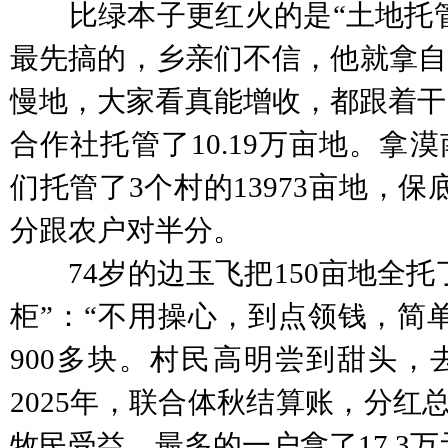
比绿本子更红火的是“土地托管
最先搞的，乡亲们不信，他就拿自家
慢地，大家看真能增收，都跟着干。
合作社托管了10.19万亩地。拿
们托管了3个村的13973亩地，保
分跟农户对半分。
74岁的边玉飞把150亩地全托
柜”：“不用操心，到点领钱，简
900多块。村民高明尝到甜头，
2025年，联合体秋结算账，分红总额
牧民受益，最多的一户拿了17.3万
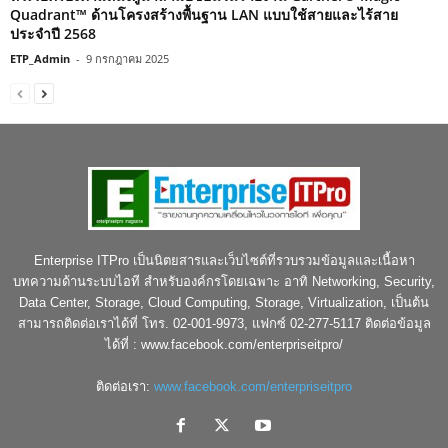
Quadrant™ ด้านโครงสร้างพื้นฐาน LAN แบบใช้สายและไร้สาย
ประจำปี 2568
ETP_Admin
-
9 กรกฎาคม 2025
Enterprise ITPro เป็นนิตยสารและเว็บไซต์ที่รวบรวมข้อมูลและเนื้อหา
บทความด้านระบบไอที สำหรับองค์กรโดยเฉพาะ อาทิ Networking, Security,
Data Center, Storage, Cloud Computing, Storage, Virtualization, เป็นต้น
สามารถติดต่อเราได้ที่ โทร. 02-001-9973, แฟกซ์ 02-277-5117 ติดต่อข้อมูล
ได้ที่ : www.facebook.com/enterpriseitpro/
ติดต่อเรา:
www.facebook.com/enterpriseitpro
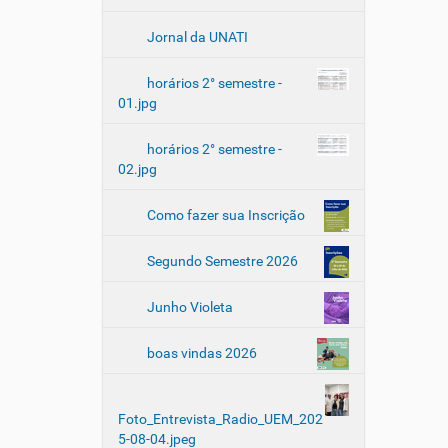
Jornal da UNATI
horários 2° semestre -
01.jpg
horários 2° semestre -
02.jpg
Como fazer sua Inscrição
Segundo Semestre 2026
Junho Violeta
boas vindas 2026
Foto_Entrevista_Radio_UEM_202
5-08-04.jpeg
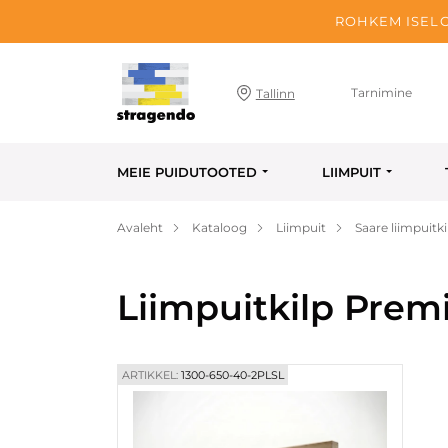
ROHKEM ISELO
Tarnimine
Tallinn
MEIE PUIDUTOOTED
LIIMPUIT
Avaleht
Kataloog
Liimpuit
Saare liimpuitki
Liimpuitkilp Prem
ARTIKKEL:
1300-650-40-2PLSL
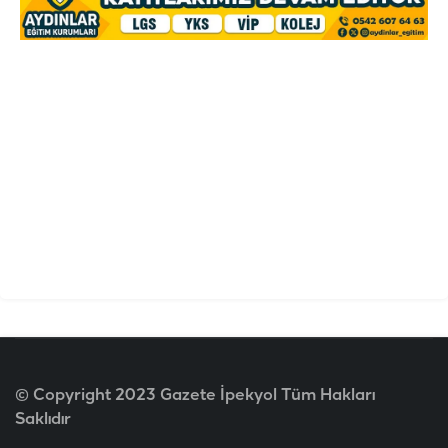
© Copyright 2023 Gazete İpekyol Tüm Hakları
Saklıdır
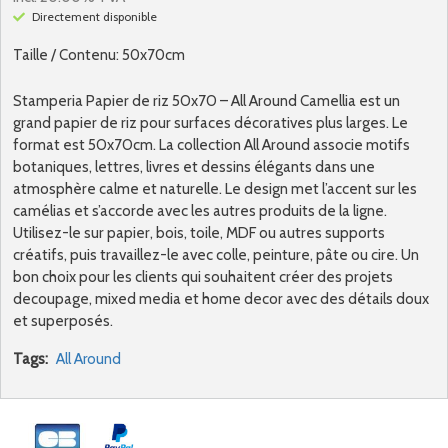
Directement disponible
Taille / Contenu: 50x70cm
Stamperia Papier de riz 50x70 – All Around Camellia est un
grand papier de riz pour surfaces décoratives plus larges. Le
format est 50x70cm. La collection All Around associe motifs
botaniques, lettres, livres et dessins élégants dans une
atmosphère calme et naturelle. Le design met l’accent sur les
camélias et s’accorde avec les autres produits de la ligne.
Utilisez-le sur papier, bois, toile, MDF ou autres supports
créatifs, puis travaillez-le avec colle, peinture, pâte ou cire. Un
bon choix pour les clients qui souhaitent créer des projets
decoupage, mixed media et home decor avec des détails doux
et superposés.
Tags:
All Around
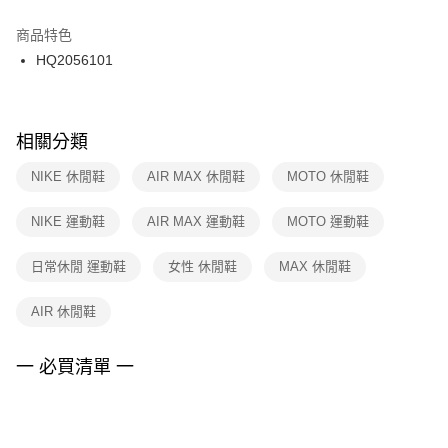
結帳頁面，進行簡訊認證並確認金額後，即可完成結帳。
２．訂單成立數日內，您將收到繳費通知簡訊。
商品特色
付款後門市自取
３．收到繳費通知簡訊後14天內，點擊此簡訊中的連結，可透過四大超商／
HQ2056101
每筆NT$100，滿NT$1,500(含以上)免運費
ATM／網路銀行／等多元方式進行付款，方視為交易完成。
※ 請注意：結帳手續完成當下不需立刻繳費，但若您需要取消訂單，請聯絡
購買商品的店家。未經商家同意取消之訂單仍視為有效，需透過AFTEE先享
後付繳納相關費用。
※ 交易是否成功請以「AFTEE先享後付 」之結帳頁面顯示為準，若有關於
相關分類
是否繳費成功／繳費後需取消欲退款等相關疑問，請聯繫「AFTEE先享後付
客戶支援中心」
https://netprotections.freshdesk.com/support/home
NIKE 休閒鞋
AIR MAX 休閒鞋
MOTO 休閒鞋
【注意事項】
NIKE 運動鞋
AIR MAX 運動鞋
MOTO 運動鞋
１．透過由恩沛科技股份有限公司提供之「AFTEE先享後付」服務完成之交
易，需依本服務之必要範圍內提供個人資料，並將交易相關給付款項請求債
權轉讓予恩沛科技股份有限公司。
日常休閒 運動鞋
女性 休閒鞋
MAX 休閒鞋
２．關於個人資料處理事宜，請瀏覽以下網址：
https://aftee.tw/terms/#terms3
AIR 休閒鞋
３．未成年的使用者請事先徵得法定代理人或監護人之同意方可使用
「AFTEE先享後付」，若未經同意申辦者引起之損失，本公司不負相關責
任。
一 必買清單 一
４．使用「AFTEE先享後付」時，將依據個別帳號之用戶狀況，依本公司即
時審查核予不同之上限額度；若仍有額度不足之情形，本公司將視審查結果
請求用戶進行身份認證。
５．嚴禁一人註冊多個帳號或使用他人資訊註冊。若發現惡意使用之情形，
恩沛科技股份有限公司將有權停止該用戶之使用額度並採取法律行動。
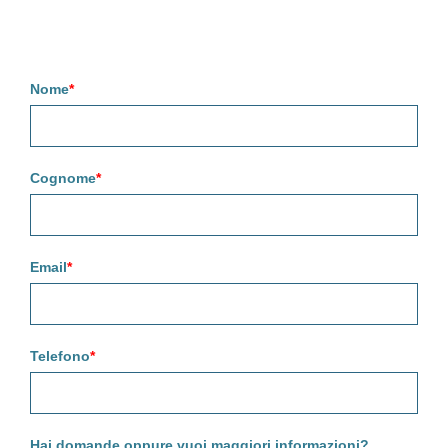
Nome
*
Cognome
*
Email
*
Telefono
*
Hai domande oppure vuoi maggiori informazioni?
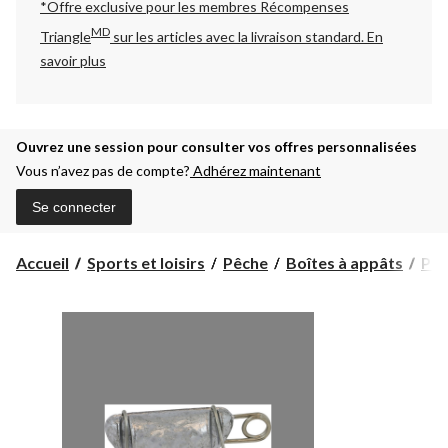
*Offre exclusive pour les membres Récompenses
MD
Triangle
sur les articles avec la livraison standard.
En
savoir plus
Ouvrez une session pour consulter vos offres personnalisées
Vous n’avez pas de compte?
Adhérez maintenant
Se connecter
Accueil
Sports et loisirs
Pêche
Boîtes à appâts
Pl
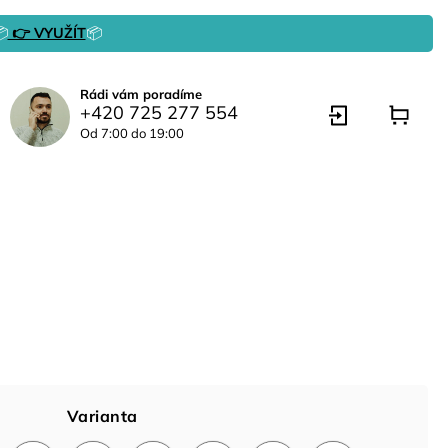

👉 VYUŽÍT
📦
Rádi vám poradíme
+420 725 277 554
Od 7:00 do 19:00
Varianta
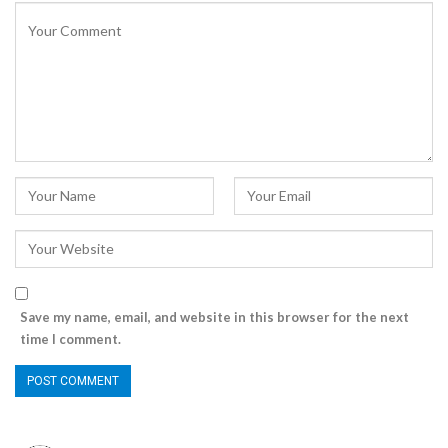
Save my name, email, and website in this browser for the next
time I comment.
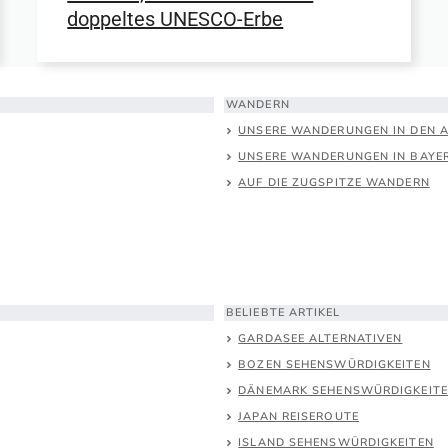
doppeltes UNESCO-Erbe
WANDERN
UNSERE WANDERUNGEN IN DEN 
UNSERE WANDERUNGEN IN BAYE
AUF DIE ZUGSPITZE WANDERN
BELIEBTE ARTIKEL
GARDASEE ALTERNATIVEN
BOZEN SEHENSWÜRDIGKEITEN
DÄNEMARK SEHENSWÜRDIGKEIT
JAPAN REISEROUTE
ISLAND SEHENSWÜRDIGKEITEN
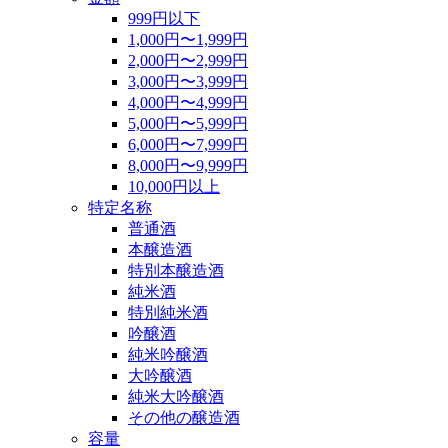
999円以下
1,000円〜1,999円
2,000円〜2,999円
3,000円〜3,999円
4,000円〜4,999円
5,000円〜5,999円
6,000円〜7,999円
8,000円〜9,999円
10,000円以上
特定名称
普通酒
本醸造酒
特別本醸造酒
純米酒
特別純米酒
吟醸酒
純米吟醸酒
大吟醸酒
純米大吟醸酒
その他の醸造酒
容量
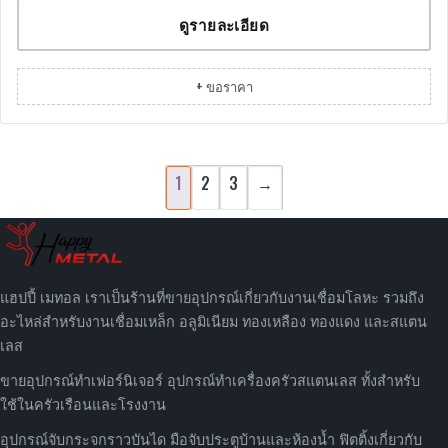
ดูรายละเอียด
+ ขอราคา
1
2
3
→
แฮปปี้ เมทอล เราเป็นร้านที่ขายอุปกรณ์เกี่ยวกับงานเชื่อมโลหะ รวมถึง
อะไหล่สำหรับงานเชื่อมเหล็ก อลูมิเนียม ทองเหลือง ทองแดง และสแตน
เลส
ขายอุปกรณ์ทำเฟอร์นิเจอร์ อุปกรณ์ทำเครื่องครัวสแตนเลส ทั้งสำหรับ
ใช้ในครัวเรือนและโรงงาน
อุปกรณ์จับกระจกราวบันได มือจับประตูบ้านและห้องน้ำ ฟิตติ้งเกี่ยวกับ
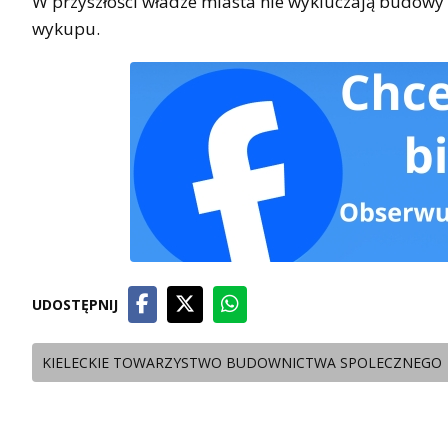
W przyszłości władze miasta nie wykluczają budowy
wykupu.
UDOSTĘPNIJ
KIELECKIE TOWARZYSTWO BUDOWNICTWA SPOLECZNEGO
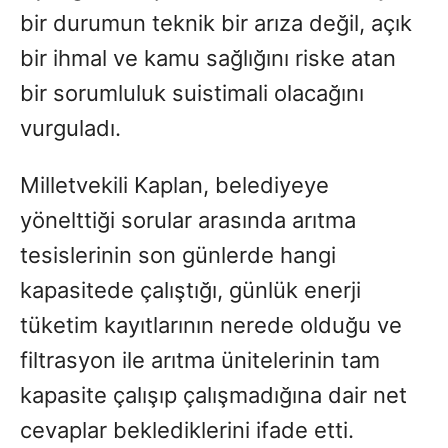
bir durumun teknik bir arıza değil, açık
bir ihmal ve kamu sağlığını riske atan
bir sorumluluk suistimali olacağını
vurguladı.
Milletvekili Kaplan, belediyeye
yönelttiği sorular arasında arıtma
tesislerinin son günlerde hangi
kapasitede çalıştığı, günlük enerji
tüketim kayıtlarının nerede olduğu ve
filtrasyon ile arıtma ünitelerinin tam
kapasite çalışıp çalışmadığına dair net
cevaplar beklediklerini ifade etti.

=-=-=-=-=

→ **Aim of the exercise**: What you should produce is an exact copy of the records, with the pictures left out.

→ **Answer section**:
比绿本子更红火的是“土地托管
最先搞的，乡亲们不信，他就拿自家
慢地，大家看真能增收，都跟着干。
合作社托管了10.19万亩地。拿
们托管了3个村的13973亩地，保
分跟农户对半分。
74岁的边玉飞把150亩地全托
柜”：“不用操心，到点领钱，简
900多块。村民高明尝到甜头，
2025年，联合体秋结算账，分红总额
牧民受益，最多的一户拿了17.3万
Quadrant™ ด้านโครงสร้างพื้นฐาน LAN แบบใช้สายและไร้สาย
ประจำปี 2568
ETP_Admin
-
9 กรกฎาคม 2025
Enterprise ITPro เป็นนิตยสารและเว็บไซต์ที่รวบรวมข้อมูลและเนื้อหา
บทความด้านระบบไอที สำหรับองค์กรโดยเฉพาะ อาทิ Networking, Security,
Data Center, Storage, Cloud Computing, Storage, Virtualization, เป็นต้น
สามารถติดต่อเราได้ที่ โทร. 02-001-9973, แฟกซ์ 02-277-5117 ติดต่อข้อมูล
ได้ที่ : www.facebook.com/enterpriseitpro/
ติดต่อเรา:
www.facebook.com/enterpriseitpro
Jornal da UNATI
horários 2° semestre -
01.jpg
horários 2° semestre -
02.jpg
Como fazer sua Inscrição
Segundo Semestre 2026
Junho Violeta
boas vindas 2026
Foto_Entrevista_Radio_UEM_202
5-08-04.jpeg
ROHKEM ISELO
Tarnimine
Tallinn
MEIE PUIDUTOOTED
LIIMPUIT
Avaleht
Kataloog
Liimpuit
Saare liimpuitki
Liimpuitkilp Prem
ARTIKKEL:
1300-650-40-2PLSL
© Copyright 2023 Gazete İpekyol Tüm Hakları
Saklıdır
Directement disponible
Taille / Contenu: 50x70cm
Stamperia Papier de riz 50x70 – All Around Camellia est un
grand papier de riz pour surfaces décoratives plus larges. Le
format est 50x70cm. La collection All Around associe motifs
botaniques, lettres, livres et dessins élégants dans une
atmosphère calme et naturelle. Le design met l’accent sur les
camélias et s’accorde avec les autres produits de la ligne.
Utilisez-le sur papier, bois, toile, MDF ou autres supports
créatifs, puis travaillez-le avec colle, peinture, pâte ou cire. Un
bon choix pour les clients qui souhaitent créer des projets
decoupage, mixed media et home decor avec des détails doux
et superposés.
Tags:
All Around
結帳頁面，進行簡訊認證並確認金額後，即可完成結帳。
２．訂單成立數日內，您將收到繳費通知簡訊。
商品特色
付款後門市自取
３．收到繳費通知簡訊後14天內，點擊此簡訊中的連結，可透過四大超商／
HQ2056101
每筆NT$100，滿NT$1,500(含以上)免運費
ATM／網路銀行／等多元方式進行付款，方視為交易完成。
※ 請注意：結帳手續完成當下不需立刻繳費，但若您需要取消訂單，請聯絡
購買商品的店家。未經商家同意取消之訂單仍視為有效，需透過AFTEE先享
後付繳納相關費用。
※ 交易是否成功請以「AFTEE先享後付 」之結帳頁面顯示為準，若有關於
相關分類
是否繳費成功／繳費後需取消欲退款等相關疑問，請聯繫「AFTEE先享後付
客戶支援中心」
https://netprotections.freshdesk.com/support/home
NIKE 休閒鞋
AIR MAX 休閒鞋
MOTO 休閒鞋
【注意事項】
NIKE 運動鞋
AIR MAX 運動鞋
MOTO 運動鞋
１．透過由恩沛科技股份有限公司提供之「AFTEE先享後付」服務完成之交
易，需依本服務之必要範圍內提供個人資料，並將交易相關給付款項請求債
權轉讓予恩沛科技股份有限公司。
日常休閒 運動鞋
女性 休閒鞋
MAX 休閒鞋
２．關於個人資料處理事宜，請瀏覽以下網址：
https://aftee.tw/terms/#terms3
AIR 休閒鞋
３．未成年的使用者請事先徵得法定代理人或監護人之同意方可使用
「AFTEE先享後付」，若未經同意申辦者引起之損失，本公司不負相關責
任。
一 必買清單 一
４．使用「AFTEE先享後付」時，將依據個別帳號之用戶狀況，依本公司即
時審查核予不同之上限額度；若仍有額度不足之情形，本公司將視審查結果
請求用戶進行身份認證。
５．嚴禁一人註冊多個帳號或使用他人資訊註冊。若發現惡意使用之情形，
恩沛科技股份有限公司將有權停止該用戶之使用額度並採取法律行動。
Nome
*
Cognome
*
Email
*
Telefono
*
Hai domande oppure vuoi maggiori informazioni?
*Offre exclusive pour les membres Récompenses
MD
Triangle
sur les articles avec la livraison standard.
En
savoir plus
Ouvrez une session pour consulter vos offres personnalisées
Vous n’avez pas de compte?
Adhérez maintenant
Se connecter
Accueil
Sports et loisirs
Pêche
Boîtes à appâts
Pl

👉 VYUŽÍT
📦
Rádi vám poradíme
+420 725 277 554
Od 7:00 do 19:00
Varianta
Save my name, email, and website in this browser for the next
time I comment.
doppeltes UNESCO-Erbe
WANDERN
UNSERE WANDERUNGEN IN DEN 
UNSERE WANDERUNGEN IN BAYE
AUF DIE ZUGSPITZE WANDERN
BELIEBTE ARTIKEL
GARDASEE ALTERNATIVEN
BOZEN SEHENSWÜRDIGKEITEN
DÄNEMARK SEHENSWÜRDIGKEIT
JAPAN REISEROUTE
ISLAND SEHENSWÜRDIGKEITEN
999円以下
1,000円〜1,999円
2,000円〜2,999円
3,000円〜3,999円
4,000円〜4,999円
5,000円〜5,999円
6,000円〜7,999円
8,000円〜9,999円
10,000円以上
特定名称
普通酒
本醸造酒
特別本醸造酒
純米酒
特別純米酒
吟醸酒
純米吟醸酒
大吟醸酒
純米大吟醸酒
その他の醸造酒
容量
ดูรายละเอียด
+ ขอราคา
1
2
3
→
แฮปปี้ เมทอล เราเป็นร้านที่ขายอุปกรณ์เกี่ยวกับงานเชื่อมโลหะ รวมถึง
อะไหล่สำหรับงานเชื่อมเหล็ก อลูมิเนียม ทองเหลือง ทองแดง และสแตน
เลส
ขายอุปกรณ์ทำเฟอร์นิเจอร์ อุปกรณ์ทำเครื่องครัวสแตนเลส ทั้งสำหรับ
ใช้ในครัวเรือนและโรงงาน
อุปกรณ์จับกระจกราวบันได มือจับประตูบ้านและห้องน้ำ ฟิตติ้งเกี่ยวกับ
W przyszłości władze miasta nie wykluczają budowy
wykupu.
UDOSTĘPNIJ
KIELECKIE TOWARZYSTWO BUDOWNICTWA SPOLECZNEGO
bir durumun teknik bir arıza değil, açık
bir ihmal ve kamu sağlığını riske atan
bir sorumluluk suistimali olacağını
vurguladı.
Milletvekili Kaplan, belediyeye
yönelttiği sorular arasında arıtma
tesislerinin son günlerde hangi
kapasitede çalıştığı, günlük enerji
tüketim kayıtlarının nerede olduğu ve
filtrasyon ile arıtma ünitelerinin tam
kapasite çalışıp çalışmadığına dair net
cevaplar beklediklerini ifade etti.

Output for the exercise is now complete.